[Supplied records Boundary: Start]
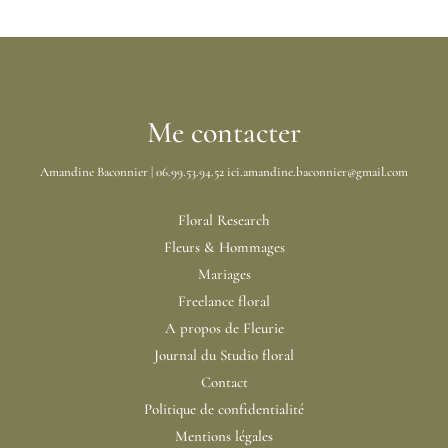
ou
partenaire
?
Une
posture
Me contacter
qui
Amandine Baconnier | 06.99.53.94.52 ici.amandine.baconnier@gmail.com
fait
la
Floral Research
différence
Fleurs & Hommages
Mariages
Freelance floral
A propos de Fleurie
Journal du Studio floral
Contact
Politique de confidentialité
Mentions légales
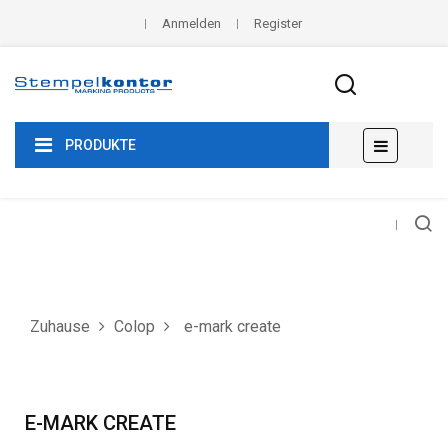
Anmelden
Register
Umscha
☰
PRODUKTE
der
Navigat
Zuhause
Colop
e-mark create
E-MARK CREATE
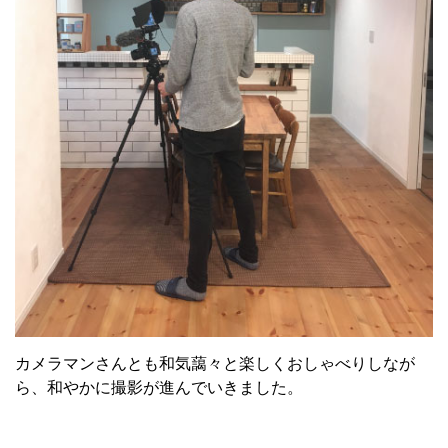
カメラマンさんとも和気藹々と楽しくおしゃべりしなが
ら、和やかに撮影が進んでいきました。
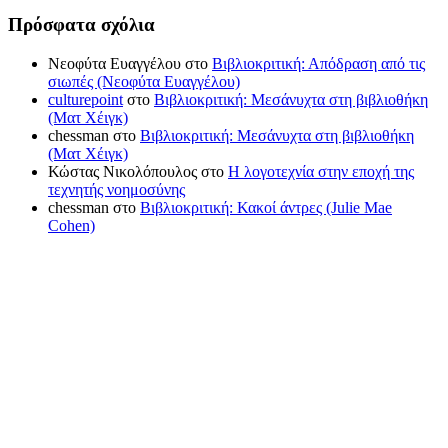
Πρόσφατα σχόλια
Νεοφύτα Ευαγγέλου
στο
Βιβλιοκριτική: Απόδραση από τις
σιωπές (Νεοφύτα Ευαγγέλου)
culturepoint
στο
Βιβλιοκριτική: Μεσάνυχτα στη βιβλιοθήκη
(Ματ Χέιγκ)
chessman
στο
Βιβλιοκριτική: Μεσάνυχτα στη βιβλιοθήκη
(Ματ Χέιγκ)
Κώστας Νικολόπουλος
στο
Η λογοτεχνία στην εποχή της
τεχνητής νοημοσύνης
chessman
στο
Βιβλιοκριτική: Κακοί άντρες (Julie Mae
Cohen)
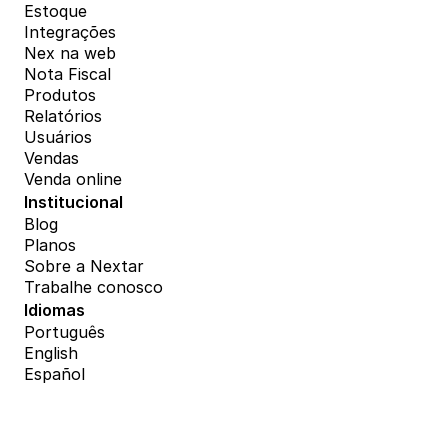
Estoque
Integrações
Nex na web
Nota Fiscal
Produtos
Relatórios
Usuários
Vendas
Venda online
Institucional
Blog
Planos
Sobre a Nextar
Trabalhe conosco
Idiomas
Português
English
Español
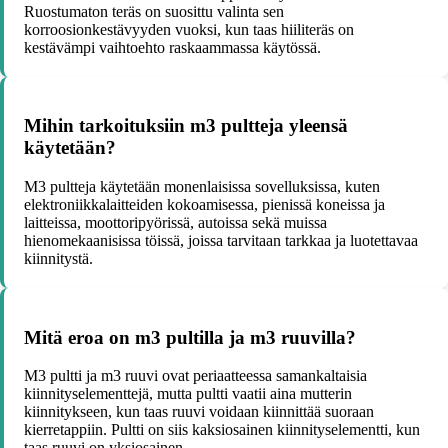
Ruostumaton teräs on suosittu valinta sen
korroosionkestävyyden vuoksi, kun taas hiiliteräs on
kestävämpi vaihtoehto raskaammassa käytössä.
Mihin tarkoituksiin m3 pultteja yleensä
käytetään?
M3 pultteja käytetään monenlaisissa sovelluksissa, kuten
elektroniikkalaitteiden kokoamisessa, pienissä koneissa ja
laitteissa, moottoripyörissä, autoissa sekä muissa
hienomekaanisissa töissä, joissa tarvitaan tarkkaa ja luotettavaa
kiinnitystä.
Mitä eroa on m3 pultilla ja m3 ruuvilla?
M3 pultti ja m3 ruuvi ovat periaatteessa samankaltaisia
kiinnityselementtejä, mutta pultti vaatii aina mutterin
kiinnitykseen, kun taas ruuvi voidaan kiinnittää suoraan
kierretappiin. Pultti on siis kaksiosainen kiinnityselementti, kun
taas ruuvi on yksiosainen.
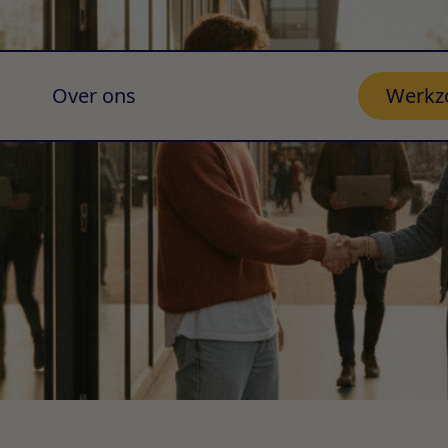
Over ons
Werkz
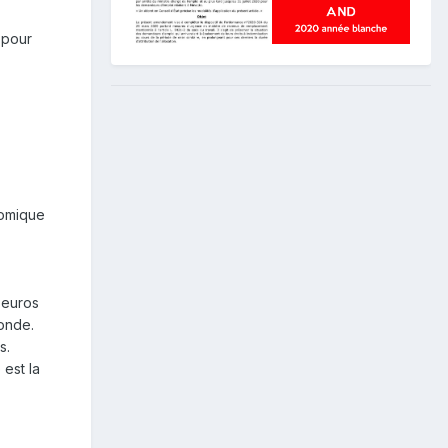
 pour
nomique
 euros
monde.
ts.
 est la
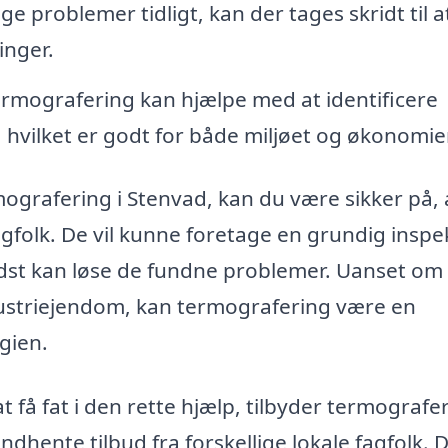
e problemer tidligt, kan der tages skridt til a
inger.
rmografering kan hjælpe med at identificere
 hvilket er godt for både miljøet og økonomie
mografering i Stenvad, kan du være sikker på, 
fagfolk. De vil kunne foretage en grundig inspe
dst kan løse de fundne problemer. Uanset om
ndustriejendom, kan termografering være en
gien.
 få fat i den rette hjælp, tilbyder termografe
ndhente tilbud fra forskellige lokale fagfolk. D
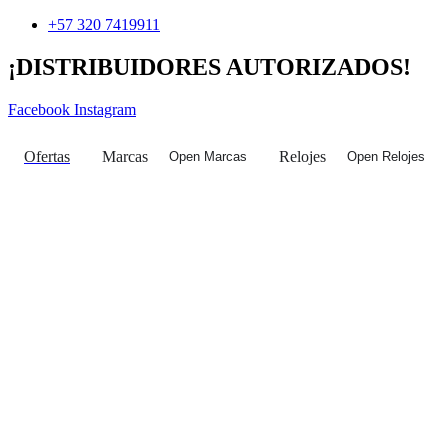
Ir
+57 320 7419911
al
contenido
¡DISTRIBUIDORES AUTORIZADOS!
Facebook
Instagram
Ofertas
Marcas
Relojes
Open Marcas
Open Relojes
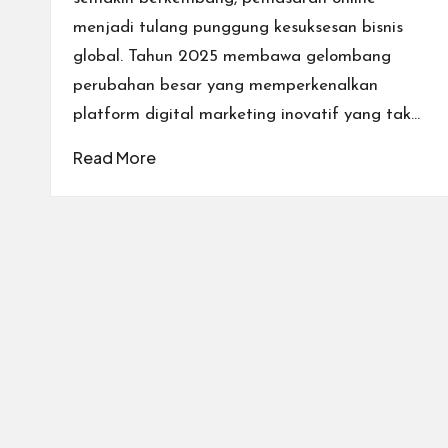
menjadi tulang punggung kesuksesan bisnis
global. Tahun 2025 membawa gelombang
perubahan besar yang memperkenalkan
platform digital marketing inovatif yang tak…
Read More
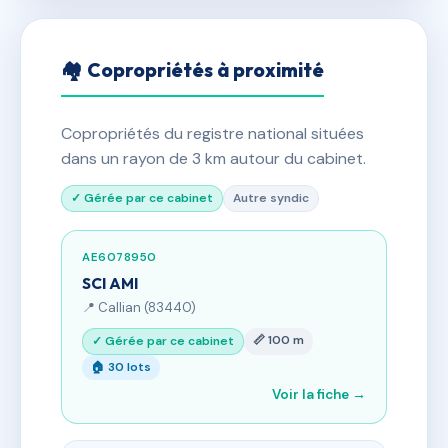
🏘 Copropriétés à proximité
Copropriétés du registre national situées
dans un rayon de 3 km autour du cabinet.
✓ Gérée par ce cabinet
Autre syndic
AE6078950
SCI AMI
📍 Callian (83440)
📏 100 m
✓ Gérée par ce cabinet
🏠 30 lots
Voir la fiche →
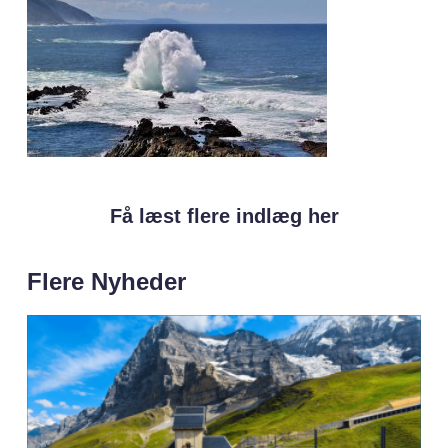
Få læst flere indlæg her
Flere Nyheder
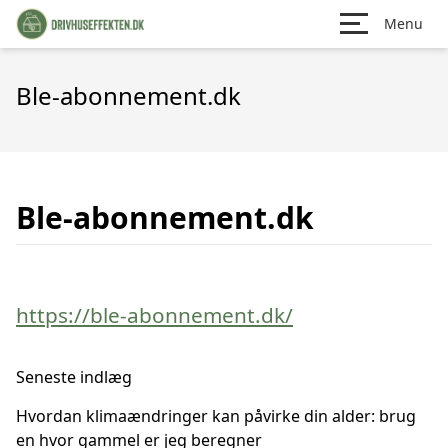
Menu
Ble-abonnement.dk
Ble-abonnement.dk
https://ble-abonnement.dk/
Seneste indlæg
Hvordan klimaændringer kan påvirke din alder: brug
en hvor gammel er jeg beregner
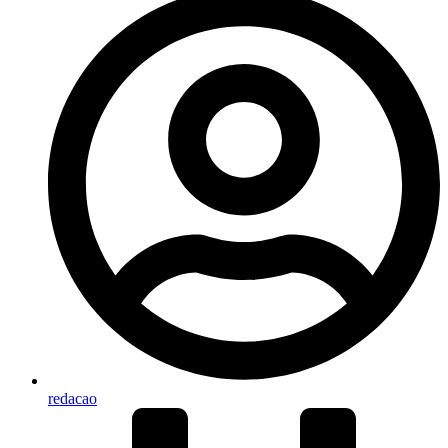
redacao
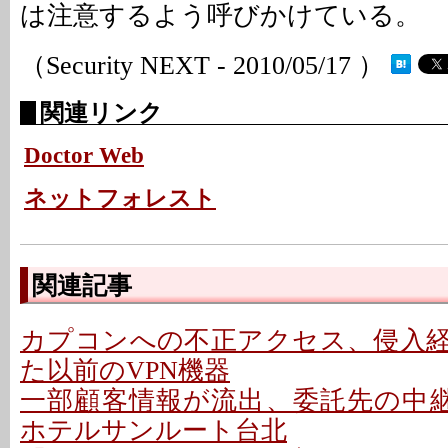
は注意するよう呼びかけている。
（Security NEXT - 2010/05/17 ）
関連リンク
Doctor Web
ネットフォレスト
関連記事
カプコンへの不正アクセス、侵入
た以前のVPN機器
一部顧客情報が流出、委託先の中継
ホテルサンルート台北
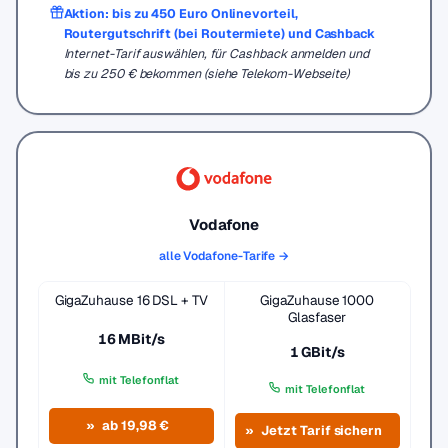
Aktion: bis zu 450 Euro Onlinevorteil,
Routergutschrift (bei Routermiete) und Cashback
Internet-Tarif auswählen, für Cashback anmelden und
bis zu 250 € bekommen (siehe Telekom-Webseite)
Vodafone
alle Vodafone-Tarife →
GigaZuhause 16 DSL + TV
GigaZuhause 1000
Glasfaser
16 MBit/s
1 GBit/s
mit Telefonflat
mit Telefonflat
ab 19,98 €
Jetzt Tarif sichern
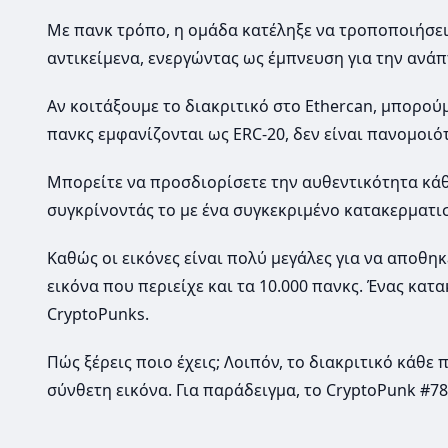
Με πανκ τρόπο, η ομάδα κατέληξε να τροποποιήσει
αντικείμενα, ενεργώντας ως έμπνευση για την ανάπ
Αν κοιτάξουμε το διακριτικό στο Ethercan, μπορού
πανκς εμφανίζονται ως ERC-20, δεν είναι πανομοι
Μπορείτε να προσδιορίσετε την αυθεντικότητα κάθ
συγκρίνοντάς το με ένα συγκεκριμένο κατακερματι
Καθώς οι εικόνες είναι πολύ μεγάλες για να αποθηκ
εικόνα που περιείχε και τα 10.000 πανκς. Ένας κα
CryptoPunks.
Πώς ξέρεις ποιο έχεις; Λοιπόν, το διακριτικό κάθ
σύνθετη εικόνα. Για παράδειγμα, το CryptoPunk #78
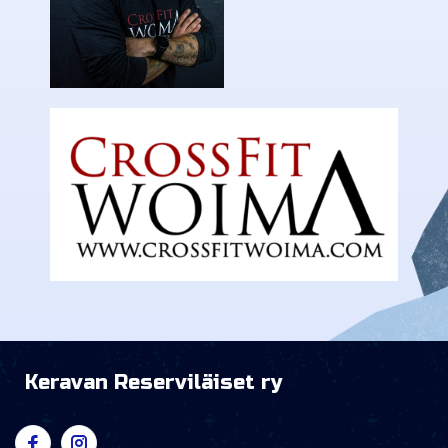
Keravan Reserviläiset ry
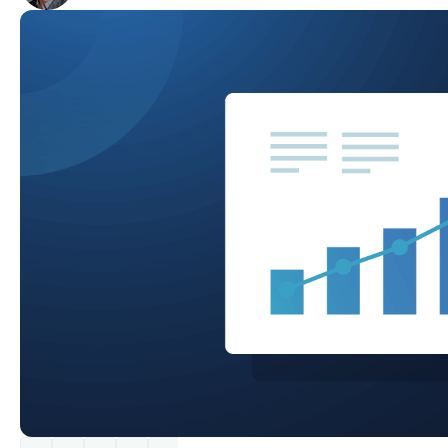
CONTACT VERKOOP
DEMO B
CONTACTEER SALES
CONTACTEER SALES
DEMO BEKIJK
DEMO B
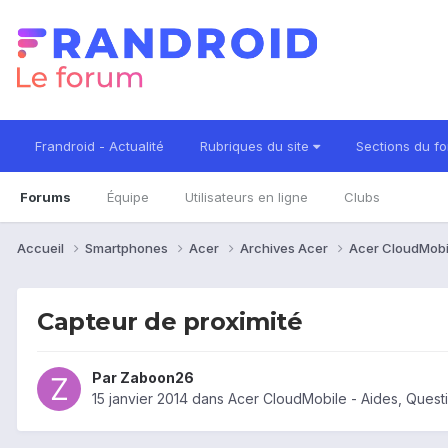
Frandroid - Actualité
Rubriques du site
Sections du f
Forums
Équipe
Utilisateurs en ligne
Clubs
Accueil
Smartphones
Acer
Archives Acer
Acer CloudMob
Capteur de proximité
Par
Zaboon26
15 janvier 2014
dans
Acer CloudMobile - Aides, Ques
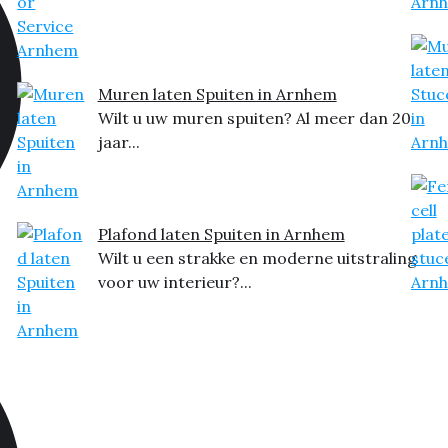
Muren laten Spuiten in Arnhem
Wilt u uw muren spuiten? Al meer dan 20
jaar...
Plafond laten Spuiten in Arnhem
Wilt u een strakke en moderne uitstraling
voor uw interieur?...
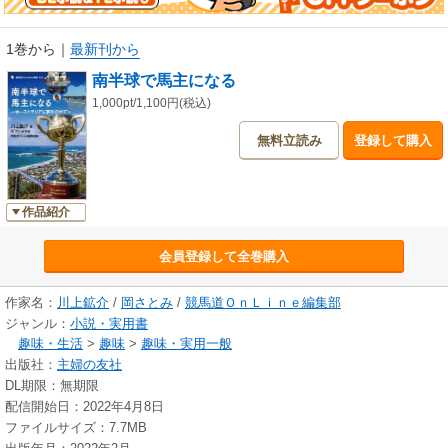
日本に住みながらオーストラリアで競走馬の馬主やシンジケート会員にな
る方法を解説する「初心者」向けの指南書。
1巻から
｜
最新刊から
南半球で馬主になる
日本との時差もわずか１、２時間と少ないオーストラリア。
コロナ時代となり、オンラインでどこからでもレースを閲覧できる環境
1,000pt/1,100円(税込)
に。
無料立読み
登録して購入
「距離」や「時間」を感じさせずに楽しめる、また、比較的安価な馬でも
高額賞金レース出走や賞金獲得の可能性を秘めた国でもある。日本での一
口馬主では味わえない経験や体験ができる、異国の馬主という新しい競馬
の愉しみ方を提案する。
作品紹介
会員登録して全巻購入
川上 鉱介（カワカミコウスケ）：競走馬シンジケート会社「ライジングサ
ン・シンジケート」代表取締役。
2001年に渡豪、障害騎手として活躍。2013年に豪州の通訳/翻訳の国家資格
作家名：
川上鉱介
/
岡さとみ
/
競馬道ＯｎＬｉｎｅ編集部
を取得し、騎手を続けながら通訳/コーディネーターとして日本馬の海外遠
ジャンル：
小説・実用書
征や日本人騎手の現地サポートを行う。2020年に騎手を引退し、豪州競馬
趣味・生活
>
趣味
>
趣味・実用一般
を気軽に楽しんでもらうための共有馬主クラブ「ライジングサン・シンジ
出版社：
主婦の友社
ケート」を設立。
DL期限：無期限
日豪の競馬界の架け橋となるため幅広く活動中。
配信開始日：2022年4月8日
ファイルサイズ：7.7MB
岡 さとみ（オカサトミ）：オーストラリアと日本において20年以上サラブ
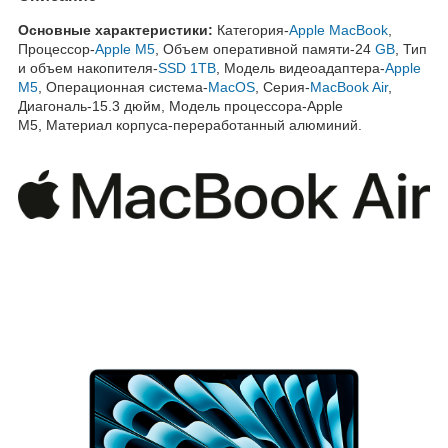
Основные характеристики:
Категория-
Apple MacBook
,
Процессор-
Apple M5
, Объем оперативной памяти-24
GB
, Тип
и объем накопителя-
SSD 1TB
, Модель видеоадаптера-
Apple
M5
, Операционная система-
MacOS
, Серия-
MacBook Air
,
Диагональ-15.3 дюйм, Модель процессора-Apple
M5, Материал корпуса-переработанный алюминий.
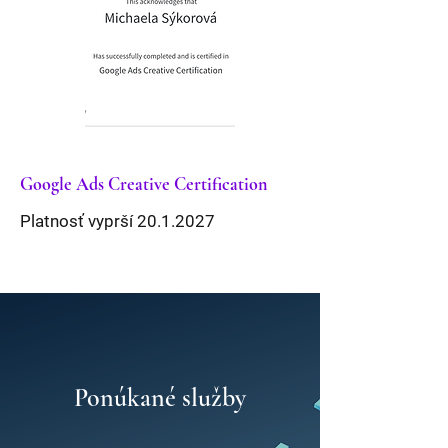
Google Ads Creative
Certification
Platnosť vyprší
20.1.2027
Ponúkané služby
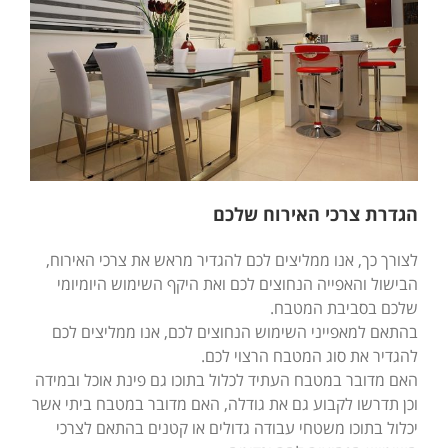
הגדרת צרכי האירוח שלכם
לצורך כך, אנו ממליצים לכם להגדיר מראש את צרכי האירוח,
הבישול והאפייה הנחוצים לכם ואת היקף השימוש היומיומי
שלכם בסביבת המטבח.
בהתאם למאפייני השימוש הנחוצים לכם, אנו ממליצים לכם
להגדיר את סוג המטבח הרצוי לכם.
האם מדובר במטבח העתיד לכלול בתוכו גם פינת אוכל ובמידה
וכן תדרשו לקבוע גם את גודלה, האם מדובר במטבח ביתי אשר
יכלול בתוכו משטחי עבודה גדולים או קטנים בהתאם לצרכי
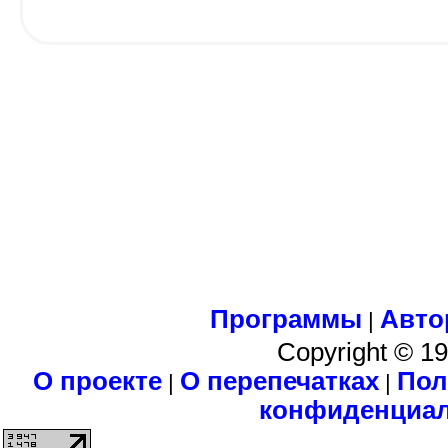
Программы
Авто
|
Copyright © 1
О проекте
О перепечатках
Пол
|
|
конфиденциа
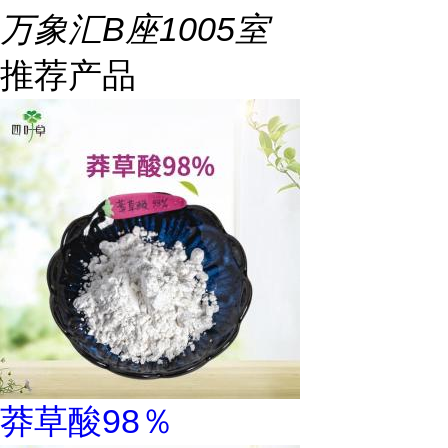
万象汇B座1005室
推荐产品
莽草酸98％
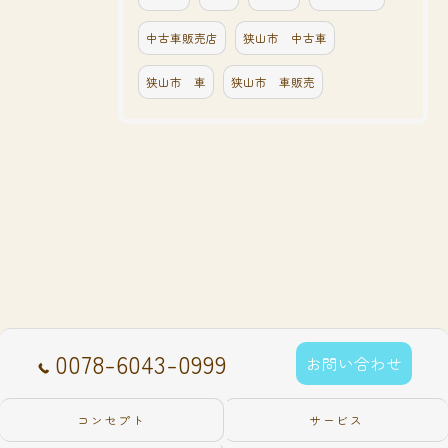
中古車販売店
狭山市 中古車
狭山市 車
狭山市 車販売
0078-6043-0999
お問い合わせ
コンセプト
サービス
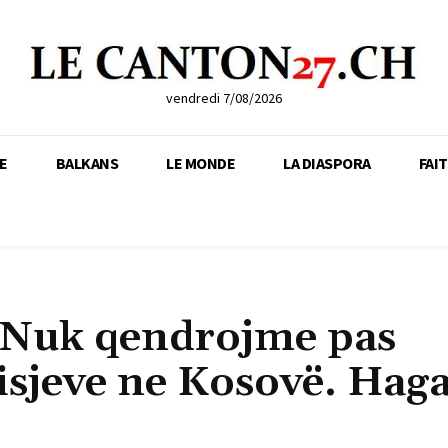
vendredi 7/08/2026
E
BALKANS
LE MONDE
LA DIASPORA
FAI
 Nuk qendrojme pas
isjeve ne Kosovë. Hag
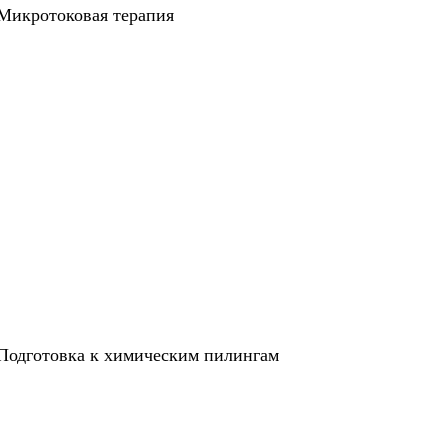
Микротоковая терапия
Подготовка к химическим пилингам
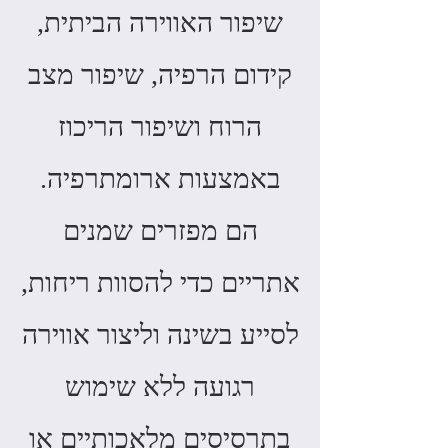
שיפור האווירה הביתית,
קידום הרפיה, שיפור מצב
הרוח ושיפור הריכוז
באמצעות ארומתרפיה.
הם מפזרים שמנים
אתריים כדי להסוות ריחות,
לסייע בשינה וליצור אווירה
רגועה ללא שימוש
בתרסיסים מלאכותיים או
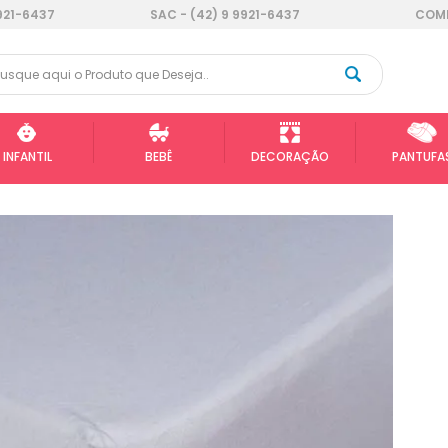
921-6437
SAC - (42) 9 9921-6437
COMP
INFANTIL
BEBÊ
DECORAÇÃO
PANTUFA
[Supplied records Boundary: End]
__Work item__. In the listing above, find the line holding "σύνθετη εικόνα. Για" and the line holding "ファイルサイズ：7.7MB". Reproduce those two lines and all between them exactly, leaving out pictures.

__Exercise solution__.
σύνθετη εικόνα. Για παράδειγμα, το CryptoPunk #78
Keravan Reserviläiset ry
CONTACT VERKOOP
DEMO B
CONTACTEER SALES
CONTACTEER SALES
DEMO BEKIJK
DEMO B
Frandroid - Actualité
Rubriques du site
Sections du f
Forums
Équipe
Utilisateurs en ligne
Clubs
Accueil
Smartphones
Acer
Archives Acer
Acer CloudMob
Capteur de proximité
Par
Zaboon26
15 janvier 2014
dans
Acer CloudMobile - Aides, Ques
Muren laten Spuiten in Arnhem
Wilt u uw muren spuiten? Al meer dan 20
jaar...
Plafond laten Spuiten in Arnhem
Wilt u een strakke en moderne uitstraling
voor uw interieur?...
日本に住みながらオーストラリアで競走馬の馬主やシンジケート会員にな
る方法を解説する「初心者」向けの指南書。
1巻から
｜
最新刊から
南半球で馬主になる
日本との時差もわずか１、２時間と少ないオーストラリア。
コロナ時代となり、オンラインでどこからでもレースを閲覧できる環境
1,000pt/1,100円(税込)
に。
無料立読み
登録して購入
「距離」や「時間」を感じさせずに楽しめる、また、比較的安価な馬でも
高額賞金レース出走や賞金獲得の可能性を秘めた国でもある。日本での一
口馬主では味わえない経験や体験ができる、異国の馬主という新しい競馬
の愉しみ方を提案する。
作品紹介
会員登録して全巻購入
川上 鉱介（カワカミコウスケ）：競走馬シンジケート会社「ライジングサ
ン・シンジケート」代表取締役。
2001年に渡豪、障害騎手として活躍。2013年に豪州の通訳/翻訳の国家資格
作家名：
川上鉱介
/
岡さとみ
/
競馬道ＯｎＬｉｎｅ編集部
を取得し、騎手を続けながら通訳/コーディネーターとして日本馬の海外遠
ジャンル：
小説・実用書
征や日本人騎手の現地サポートを行う。2020年に騎手を引退し、豪州競馬
趣味・生活
>
趣味
>
趣味・実用一般
を気軽に楽しんでもらうための共有馬主クラブ「ライジングサン・シンジ
出版社：
主婦の友社
ケート」を設立。
DL期限：無期限
日豪の競馬界の架け橋となるため幅広く活動中。
配信開始日：2022年4月8日
ファイルサイズ：7.7MB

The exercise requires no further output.